The major problem that lies with the development of protein-based pharmaceutical is the fragile nature of the protein and requirement of precise conditions, both in terms of structure as well as surrounding environment, to ensure its activity.

Q.198 Does our blood have proteases and nucleases?

Ans.

No, our blood does not contain proteases and nucleases. In human beings, blood serum contains different types of protease inhibitors, which protect the blood proteins from being broken down by the action of proteases. The enzyme, nucleases, catalyzes the hydrolysis of nucleic acids therefore it is absent in the blood.

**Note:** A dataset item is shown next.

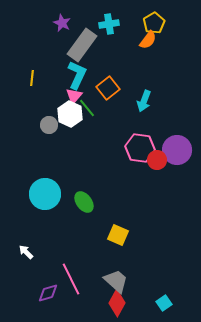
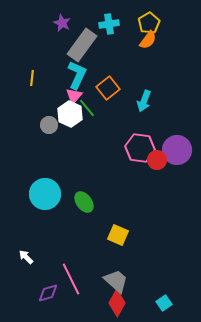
yellow pentagon: moved 5 px left
white arrow: moved 5 px down
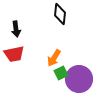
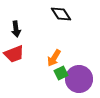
black diamond: moved 1 px right; rotated 40 degrees counterclockwise
red trapezoid: rotated 10 degrees counterclockwise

Q.199 Find out from internet about golden rice.

Ans.

  • The aim of producing golden rice was to produce a fortified food to be grown and consumed in areas with a shortage of dietary vitamin A. Vitamin A deficiency kills about hundreds and thousands of children under the age of 5 each year.
  • Golden rice is a genetically modified variety of Oryza sativa rice. It has been produced by genetic engineering in such a way that it biosynthesizes beta-carotene, a precursor of vitamin A, in the edible parts of rice. Golden rice differs from its parental strain by the addition of three beta-carotene biosynthesis genes.
  • The scientific details of the rice were first published in journal Science in 2000. It was the product of an eight-year-long project by Dr. Ingo Potrykus of the Swiss Federal Institute of Technology and Dr. Peter Beyer of the University of Freiburg. This was considered a major breakthrough in biotechnology as an entire biosynthetic pathway was altered by scientists.
  • In 2005, a new variety called Golden Rice 2 was announced which produces up to 23 times more beta-carotene than the original golden rice. Although golden rice was developed as a tool to replace dietary supplement of vitamin A, it has met with significant opposition from environmental and anti-globalization activists.

Q.200 Can you suggest a method to remove oil (hydrocarbon) from seeds based on your understanding of rDNA technology and chemistry of oil?

Ans.

Oil consists of glycerols and fatty acids. In order to develop oil-free seeds, one needs to derive a mechanism to silence or inactivate the gene responsible for the production of glycerol and fatty acids. Using rDNA technology the genetic material of an organism can be manipulated to obtain the desired results. Thus, if one wants to get oil-free seeds, genes responsible for the expression of glycerol and fatty acids need to be silenced or inactivated by performing various methods.